What to produce -> In your copy, drop the images and return each record exactly as it stands.

━━━━━━━━━━

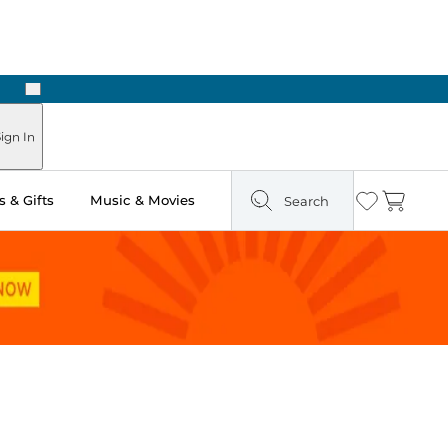
Next
 in Store: Ready in Two Hours
ign In
 & Gifts
Music & Movies
Search
Wishlist
Cart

━━━━━━━━━━

Answer section ->
Next
 in Store: Ready in Two Hours
ign In
 & Gifts
Music & Movies
Search
Wishlist
Cart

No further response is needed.